Task
Below are the entries; return every line among them that holds the word "Maryam".

--*--

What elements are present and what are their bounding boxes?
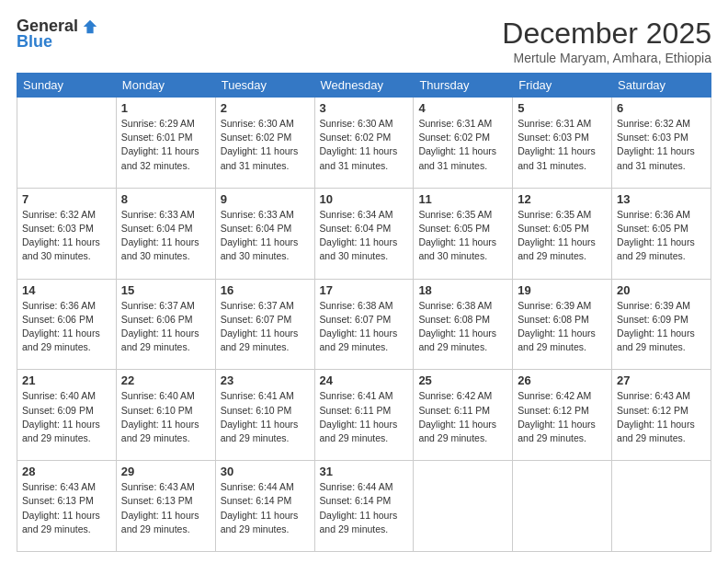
day-number: 18 <box>418 283 507 297</box>
day-number: 3 <box>320 101 409 115</box>
day-info: Sunrise: 6:41 AM Sunset: 6:10 PM Dayligh… <box>221 389 310 445</box>
calendar-cell: 9Sunrise: 6:33 AM Sunset: 6:04 PM Daylig… <box>215 188 314 279</box>
calendar-cell: 17Sunrise: 6:38 AM Sunset: 6:07 PM Dayli… <box>314 279 414 370</box>
day-info: Sunrise: 6:42 AM Sunset: 6:12 PM Dayligh… <box>518 389 607 445</box>
day-number: 13 <box>617 192 706 206</box>
day-info: Sunrise: 6:34 AM Sunset: 6:04 PM Dayligh… <box>320 208 409 264</box>
calendar-cell: 25Sunrise: 6:42 AM Sunset: 6:11 PM Dayli… <box>414 370 513 461</box>
calendar-cell: 10Sunrise: 6:34 AM Sunset: 6:04 PM Dayli… <box>314 188 414 279</box>
month-title: December 2025 <box>502 17 711 51</box>
day-number: 10 <box>320 192 409 206</box>
header: General Blue December 2025 Mertule Marya… <box>17 17 711 65</box>
day-info: Sunrise: 6:36 AM Sunset: 6:05 PM Dayligh… <box>617 208 706 264</box>
day-info: Sunrise: 6:44 AM Sunset: 6:14 PM Dayligh… <box>320 480 409 536</box>
calendar-cell: 12Sunrise: 6:35 AM Sunset: 6:05 PM Dayli… <box>513 188 612 279</box>
day-info: Sunrise: 6:43 AM Sunset: 6:13 PM Dayligh… <box>121 480 210 536</box>
day-info: Sunrise: 6:40 AM Sunset: 6:10 PM Dayligh… <box>121 389 210 445</box>
day-info: Sunrise: 6:37 AM Sunset: 6:07 PM Dayligh… <box>221 299 310 355</box>
day-info: Sunrise: 6:36 AM Sunset: 6:06 PM Dayligh… <box>22 299 111 355</box>
calendar-cell: 23Sunrise: 6:41 AM Sunset: 6:10 PM Dayli… <box>215 370 314 461</box>
day-info: Sunrise: 6:35 AM Sunset: 6:05 PM Dayligh… <box>518 208 607 264</box>
day-info: Sunrise: 6:41 AM Sunset: 6:11 PM Dayligh… <box>320 389 409 445</box>
day-number: 7 <box>22 192 111 206</box>
calendar: SundayMondayTuesdayWednesdayThursdayFrid… <box>17 73 711 552</box>
weekday-thursday: Thursday <box>414 74 513 98</box>
day-info: Sunrise: 6:44 AM Sunset: 6:14 PM Dayligh… <box>221 480 310 536</box>
calendar-cell: 22Sunrise: 6:40 AM Sunset: 6:10 PM Dayli… <box>116 370 215 461</box>
logo: General Blue <box>17 17 98 52</box>
calendar-cell: 11Sunrise: 6:35 AM Sunset: 6:05 PM Dayli… <box>414 188 513 279</box>
calendar-cell: 7Sunrise: 6:32 AM Sunset: 6:03 PM Daylig… <box>17 188 117 279</box>
day-info: Sunrise: 6:39 AM Sunset: 6:08 PM Dayligh… <box>518 299 607 355</box>
calendar-cell: 1Sunrise: 6:29 AM Sunset: 6:01 PM Daylig… <box>116 98 215 189</box>
day-number: 22 <box>121 373 210 387</box>
day-info: Sunrise: 6:33 AM Sunset: 6:04 PM Dayligh… <box>221 208 310 264</box>
day-info: Sunrise: 6:35 AM Sunset: 6:05 PM Dayligh… <box>418 208 507 264</box>
day-info: Sunrise: 6:40 AM Sunset: 6:09 PM Dayligh… <box>22 389 111 445</box>
calendar-cell: 8Sunrise: 6:33 AM Sunset: 6:04 PM Daylig… <box>116 188 215 279</box>
calendar-cell: 5Sunrise: 6:31 AM Sunset: 6:03 PM Daylig… <box>513 98 612 189</box>
week-row-4: 21Sunrise: 6:40 AM Sunset: 6:09 PM Dayli… <box>17 370 711 461</box>
calendar-cell: 27Sunrise: 6:43 AM Sunset: 6:12 PM Dayli… <box>612 370 711 461</box>
day-info: Sunrise: 6:31 AM Sunset: 6:03 PM Dayligh… <box>518 117 607 173</box>
day-info: Sunrise: 6:43 AM Sunset: 6:12 PM Dayligh… <box>617 389 706 445</box>
day-number: 4 <box>418 101 507 115</box>
day-number: 17 <box>320 283 409 297</box>
week-row-3: 14Sunrise: 6:36 AM Sunset: 6:06 PM Dayli… <box>17 279 711 370</box>
day-number: 14 <box>22 283 111 297</box>
weekday-tuesday: Tuesday <box>215 74 314 98</box>
calendar-cell <box>17 98 117 189</box>
logo-blue: Blue <box>17 32 52 52</box>
day-info: Sunrise: 6:31 AM Sunset: 6:02 PM Dayligh… <box>418 117 507 173</box>
day-info: Sunrise: 6:29 AM Sunset: 6:01 PM Dayligh… <box>121 117 210 173</box>
calendar-cell <box>513 461 612 552</box>
page: General Blue December 2025 Mertule Marya… <box>0 0 728 563</box>
day-number: 23 <box>221 373 310 387</box>
calendar-cell: 19Sunrise: 6:39 AM Sunset: 6:08 PM Dayli… <box>513 279 612 370</box>
day-info: Sunrise: 6:43 AM Sunset: 6:13 PM Dayligh… <box>22 480 111 536</box>
calendar-cell: 2Sunrise: 6:30 AM Sunset: 6:02 PM Daylig… <box>215 98 314 189</box>
calendar-cell: 21Sunrise: 6:40 AM Sunset: 6:09 PM Dayli… <box>17 370 117 461</box>
day-info: Sunrise: 6:38 AM Sunset: 6:08 PM Dayligh… <box>418 299 507 355</box>
calendar-cell: 16Sunrise: 6:37 AM Sunset: 6:07 PM Dayli… <box>215 279 314 370</box>
calendar-cell: 29Sunrise: 6:43 AM Sunset: 6:13 PM Dayli… <box>116 461 215 552</box>
calendar-cell: 13Sunrise: 6:36 AM Sunset: 6:05 PM Dayli… <box>612 188 711 279</box>
day-number: 9 <box>221 192 310 206</box>
calendar-cell: 6Sunrise: 6:32 AM Sunset: 6:03 PM Daylig… <box>612 98 711 189</box>
calendar-cell <box>414 461 513 552</box>
calendar-cell: 20Sunrise: 6:39 AM Sunset: 6:09 PM Dayli… <box>612 279 711 370</box>
calendar-cell: 15Sunrise: 6:37 AM Sunset: 6:06 PM Dayli… <box>116 279 215 370</box>
day-number: 29 <box>121 465 210 478</box>
day-number: 20 <box>617 283 706 297</box>
calendar-cell: 28Sunrise: 6:43 AM Sunset: 6:13 PM Dayli… <box>17 461 117 552</box>
logo-icon <box>82 18 98 35</box>
day-number: 2 <box>221 101 310 115</box>
calendar-cell: 26Sunrise: 6:42 AM Sunset: 6:12 PM Dayli… <box>513 370 612 461</box>
weekday-friday: Friday <box>513 74 612 98</box>
calendar-cell <box>612 461 711 552</box>
day-number: 16 <box>221 283 310 297</box>
title-block: December 2025 Mertule Maryam, Amhara, Et… <box>502 17 711 65</box>
calendar-cell: 24Sunrise: 6:41 AM Sunset: 6:11 PM Dayli… <box>314 370 414 461</box>
calendar-cell: 18Sunrise: 6:38 AM Sunset: 6:08 PM Dayli… <box>414 279 513 370</box>
weekday-saturday: Saturday <box>612 74 711 98</box>
day-number: 12 <box>518 192 607 206</box>
day-number: 11 <box>418 192 507 206</box>
day-number: 5 <box>518 101 607 115</box>
calendar-cell: 3Sunrise: 6:30 AM Sunset: 6:02 PM Daylig… <box>314 98 414 189</box>
day-number: 6 <box>617 101 706 115</box>
day-number: 25 <box>418 373 507 387</box>
weekday-monday: Monday <box>116 74 215 98</box>
calendar-cell: 14Sunrise: 6:36 AM Sunset: 6:06 PM Dayli… <box>17 279 117 370</box>
day-number: 31 <box>320 465 409 478</box>
day-number: 21 <box>22 373 111 387</box>
day-info: Sunrise: 6:39 AM Sunset: 6:09 PM Dayligh… <box>617 299 706 355</box>
day-number: 27 <box>617 373 706 387</box>
day-info: Sunrise: 6:30 AM Sunset: 6:02 PM Dayligh… <box>221 117 310 173</box>
day-number: 30 <box>221 465 310 478</box>
weekday-wednesday: Wednesday <box>314 74 414 98</box>
week-row-2: 7Sunrise: 6:32 AM Sunset: 6:03 PM Daylig… <box>17 188 711 279</box>
day-number: 26 <box>518 373 607 387</box>
day-info: Sunrise: 6:30 AM Sunset: 6:02 PM Dayligh… <box>320 117 409 173</box>
location: Mertule Maryam, Amhara, Ethiopia <box>502 51 711 65</box>
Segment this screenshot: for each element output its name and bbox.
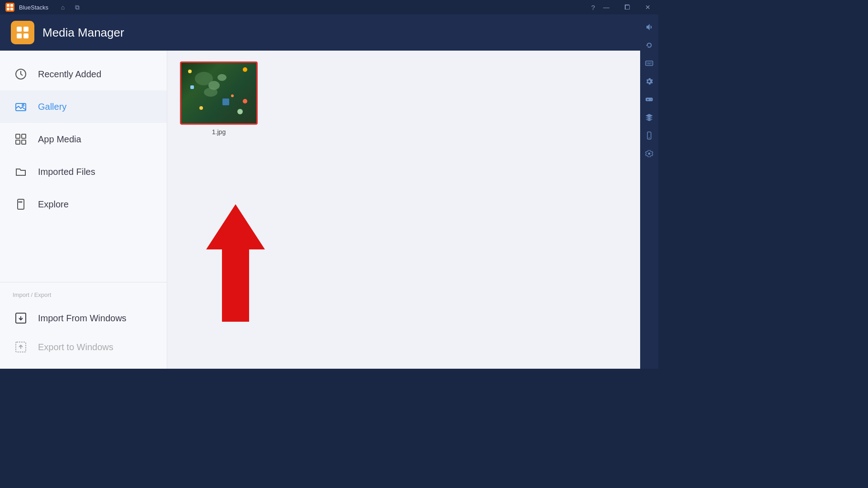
settings2-icon[interactable] — [641, 145, 657, 162]
sidebar-item-gallery[interactable]: Gallery — [0, 90, 167, 123]
svg-rect-9 — [646, 64, 647, 65]
explore-label: Explore — [38, 199, 69, 210]
media-thumbnail — [180, 61, 258, 125]
restore-button[interactable]: ⧠ — [617, 0, 637, 14]
right-panel — [640, 14, 658, 369]
svg-rect-4 — [646, 61, 653, 66]
svg-rect-2 — [7, 8, 9, 10]
sidebar: Recently Added Gallery — [0, 51, 167, 369]
svg-point-14 — [648, 153, 651, 155]
app-media-label: App Media — [38, 134, 81, 145]
gallery-label: Gallery — [38, 102, 66, 112]
svg-rect-6 — [648, 62, 649, 63]
svg-rect-0 — [7, 4, 9, 7]
media-item[interactable]: 1.jpg — [178, 61, 259, 136]
svg-rect-25 — [22, 140, 26, 144]
thumbnail-image — [181, 63, 256, 123]
app-logo — [5, 3, 14, 12]
body: Recently Added Gallery — [0, 51, 640, 369]
phone-icon[interactable] — [641, 127, 657, 144]
sidebar-item-imported-files[interactable]: Imported Files — [0, 155, 167, 188]
decoration — [237, 109, 243, 114]
arrow-annotation — [206, 204, 265, 322]
svg-rect-8 — [651, 62, 652, 63]
volume-icon[interactable] — [641, 19, 657, 35]
clock-icon — [13, 66, 29, 82]
import-icon — [13, 310, 29, 326]
media-grid: 1.jpg — [178, 61, 629, 136]
page-title: Media Manager — [42, 26, 124, 40]
header-icon — [11, 21, 34, 44]
sidebar-item-explore[interactable]: Explore — [0, 188, 167, 221]
svg-rect-26 — [18, 199, 24, 209]
rotate-icon[interactable] — [641, 37, 657, 53]
gamepad-icon[interactable] — [641, 91, 657, 108]
decoration — [190, 85, 194, 89]
svg-rect-3 — [10, 8, 13, 10]
svg-rect-17 — [17, 33, 22, 38]
folder-icon — [13, 164, 29, 180]
svg-rect-11 — [651, 64, 652, 65]
layers-icon[interactable] — [641, 109, 657, 126]
decoration — [231, 94, 234, 97]
svg-rect-15 — [17, 27, 22, 32]
import-from-windows-button[interactable]: Import From Windows — [13, 304, 154, 333]
decoration — [199, 106, 203, 110]
svg-rect-22 — [16, 134, 20, 138]
titlebar-app-name: BlueStacks — [19, 4, 48, 11]
svg-rect-7 — [650, 62, 651, 63]
recently-added-label: Recently Added — [38, 69, 101, 80]
minimize-button[interactable]: — — [596, 0, 617, 14]
home-nav-button[interactable]: ⌂ — [57, 2, 68, 13]
svg-rect-10 — [648, 64, 651, 65]
export-to-windows-button[interactable]: Export to Windows — [13, 333, 154, 361]
settings-icon[interactable] — [641, 73, 657, 89]
svg-rect-16 — [24, 27, 28, 32]
sidebar-footer: Import / Export Import From Windows — [0, 282, 167, 369]
sidebar-item-recently-added[interactable]: Recently Added — [0, 58, 167, 90]
sidebar-item-app-media[interactable]: App Media — [0, 123, 167, 155]
sidebar-nav: Recently Added Gallery — [0, 51, 167, 282]
export-to-windows-label: Export to Windows — [38, 342, 113, 352]
imported-files-label: Imported Files — [38, 167, 95, 177]
keyboard-icon[interactable] — [641, 55, 657, 71]
gallery-icon — [13, 99, 29, 115]
window-controls: ? — ⧠ ✕ — [596, 0, 658, 14]
svg-rect-1 — [10, 4, 13, 7]
svg-rect-5 — [646, 62, 647, 63]
svg-rect-18 — [24, 33, 28, 38]
close-button[interactable]: ✕ — [637, 0, 658, 14]
decoration — [243, 67, 247, 72]
import-from-windows-label: Import From Windows — [38, 313, 127, 324]
svg-marker-32 — [206, 204, 265, 322]
svg-rect-23 — [22, 134, 26, 138]
sd-card-icon — [13, 196, 29, 212]
multi-nav-button[interactable]: ⧉ — [72, 2, 83, 13]
titlebar: BlueStacks ⌂ ⧉ ? — ⧠ ✕ — [0, 0, 658, 14]
svg-point-13 — [649, 137, 650, 138]
import-export-label: Import / Export — [13, 291, 154, 298]
help-button[interactable]: ? — [591, 0, 595, 14]
header: Media Manager — [0, 14, 640, 51]
grid-icon — [13, 131, 29, 147]
svg-rect-24 — [16, 140, 20, 144]
svg-point-21 — [22, 104, 24, 106]
export-icon — [13, 339, 29, 355]
app-area: Media Manager Recently Added — [0, 14, 640, 369]
media-filename: 1.jpg — [212, 128, 226, 136]
content-area: 1.jpg — [167, 51, 640, 369]
titlebar-nav: ⌂ ⧉ — [57, 2, 83, 13]
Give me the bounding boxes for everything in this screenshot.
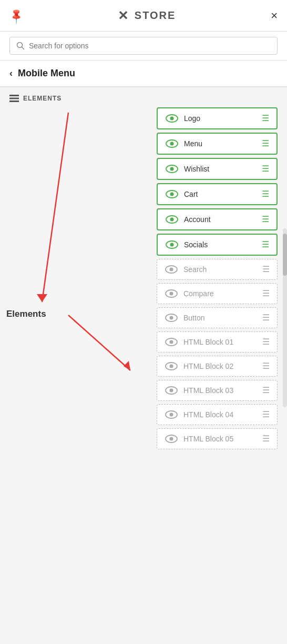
drag-handle-button[interactable]: ☰: [262, 314, 270, 322]
drag-handle-html-block-01[interactable]: ☰: [262, 338, 270, 346]
drag-handle-html-block-03[interactable]: ☰: [262, 386, 270, 395]
element-label-html-block-02: HTML Block 02: [183, 362, 233, 370]
element-item-html-block-04[interactable]: HTML Block 04 ☰: [157, 404, 278, 425]
scroll-thumb[interactable]: [283, 234, 287, 276]
element-item-html-block-03[interactable]: HTML Block 03 ☰: [157, 380, 278, 401]
svg-point-17: [170, 243, 174, 247]
element-label-account: Account: [184, 215, 211, 224]
element-label-wishlist: Wishlist: [184, 165, 209, 173]
svg-rect-5: [9, 100, 19, 102]
svg-point-28: [170, 316, 173, 320]
element-label-socials: Socials: [184, 240, 208, 249]
svg-point-38: [170, 437, 173, 441]
element-label-html-block-01: HTML Block 01: [183, 338, 233, 346]
element-item-html-block-05[interactable]: HTML Block 05 ☰: [157, 428, 278, 449]
element-label-cart: Cart: [184, 190, 198, 198]
element-item-button[interactable]: Button ☰: [157, 307, 278, 328]
drag-handle-logo[interactable]: ☰: [262, 114, 269, 123]
header: 📌 ✕ STORE ×: [0, 0, 287, 32]
svg-point-26: [170, 292, 173, 296]
svg-line-2: [22, 47, 24, 49]
eye-icon-button: [165, 313, 178, 323]
pin-icon[interactable]: 📌: [7, 6, 25, 25]
element-label-logo: Logo: [184, 114, 200, 123]
element-label-menu: Menu: [184, 139, 202, 148]
svg-point-30: [170, 340, 173, 344]
drag-handle-search[interactable]: ☰: [262, 265, 270, 274]
svg-point-7: [170, 117, 174, 120]
xstore-logo-icon: ✕: [118, 8, 132, 23]
svg-point-13: [170, 193, 174, 196]
eye-icon-socials: [165, 240, 179, 249]
svg-point-11: [170, 167, 174, 171]
element-label-button: Button: [183, 314, 204, 322]
eye-icon-compare: [165, 289, 178, 298]
eye-icon-menu: [165, 139, 179, 148]
svg-point-9: [170, 142, 174, 146]
eye-icon-account: [165, 215, 179, 224]
eye-icon-logo: [165, 114, 179, 123]
drag-handle-socials[interactable]: ☰: [262, 240, 269, 249]
drag-handle-menu[interactable]: ☰: [262, 139, 269, 148]
search-bar: [0, 32, 287, 61]
eye-icon-html-block-02: [165, 361, 178, 371]
element-item-account[interactable]: Account ☰: [157, 208, 278, 230]
eye-icon-html-block-05: [165, 434, 178, 444]
logo: ✕ STORE: [118, 8, 176, 23]
element-item-search[interactable]: Search ☰: [157, 259, 278, 280]
back-arrow-icon: ‹: [9, 68, 13, 79]
search-input-wrap[interactable]: [9, 37, 278, 55]
eye-icon-cart: [165, 189, 179, 199]
element-label-html-block-04: HTML Block 04: [183, 410, 233, 419]
elements-area: Logo ☰ Menu ☰ Wishlist: [0, 107, 287, 463]
section-label: ELEMENTS: [0, 87, 287, 107]
back-nav-title: Mobile Menu: [18, 68, 75, 79]
drag-handle-account[interactable]: ☰: [262, 215, 269, 224]
drag-handle-compare[interactable]: ☰: [262, 289, 270, 298]
svg-point-36: [170, 413, 173, 417]
svg-point-15: [170, 218, 174, 222]
drag-handle-wishlist[interactable]: ☰: [262, 165, 269, 173]
elements-section-icon: [9, 95, 19, 102]
close-button[interactable]: ×: [271, 10, 278, 22]
eye-icon-search: [165, 265, 178, 274]
svg-line-21: [68, 315, 130, 370]
active-items-column: Logo ☰ Menu ☰ Wishlist: [157, 107, 278, 259]
drag-handle-cart[interactable]: ☰: [262, 190, 269, 198]
element-item-cart[interactable]: Cart ☰: [157, 183, 278, 205]
element-item-logo[interactable]: Logo ☰: [157, 107, 278, 129]
element-label-html-block-05: HTML Block 05: [183, 435, 233, 443]
element-item-socials[interactable]: Socials ☰: [157, 234, 278, 256]
svg-rect-4: [9, 98, 19, 99]
svg-point-24: [170, 268, 173, 271]
drag-handle-html-block-02[interactable]: ☰: [262, 362, 270, 370]
element-label-compare: Compare: [183, 289, 214, 298]
logo-text: STORE: [135, 9, 176, 22]
svg-line-18: [42, 113, 68, 302]
svg-marker-22: [124, 361, 130, 370]
search-icon: [16, 42, 25, 50]
svg-marker-19: [37, 294, 47, 302]
drag-handle-html-block-05[interactable]: ☰: [262, 435, 270, 443]
eye-icon-html-block-03: [165, 386, 178, 395]
svg-point-34: [170, 389, 173, 393]
inactive-items-column: Search ☰ Compare ☰ Button: [157, 259, 278, 452]
element-item-wishlist[interactable]: Wishlist ☰: [157, 158, 278, 180]
search-input[interactable]: [29, 42, 271, 50]
eye-icon-html-block-01: [165, 337, 178, 347]
element-item-html-block-01[interactable]: HTML Block 01 ☰: [157, 331, 278, 353]
element-item-html-block-02[interactable]: HTML Block 02 ☰: [157, 356, 278, 377]
scroll-track[interactable]: [283, 228, 287, 407]
element-item-menu[interactable]: Menu ☰: [157, 133, 278, 155]
svg-text:✕: ✕: [118, 8, 129, 23]
back-nav[interactable]: ‹ Mobile Menu: [0, 61, 287, 87]
element-item-compare[interactable]: Compare ☰: [157, 283, 278, 304]
svg-point-32: [170, 365, 173, 368]
eye-icon-wishlist: [165, 164, 179, 174]
svg-text:Elements: Elements: [6, 309, 46, 319]
element-label-html-block-03: HTML Block 03: [183, 386, 233, 395]
eye-icon-html-block-04: [165, 410, 178, 419]
svg-rect-3: [9, 95, 19, 96]
element-label-search: Search: [183, 265, 207, 274]
drag-handle-html-block-04[interactable]: ☰: [262, 410, 270, 419]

--*--

Result of the task
title-block: December 2025 Mertule Maryam, Amhara, Et… <box>502 17 711 65</box>
location: Mertule Maryam, Amhara, Ethiopia <box>502 51 711 65</box>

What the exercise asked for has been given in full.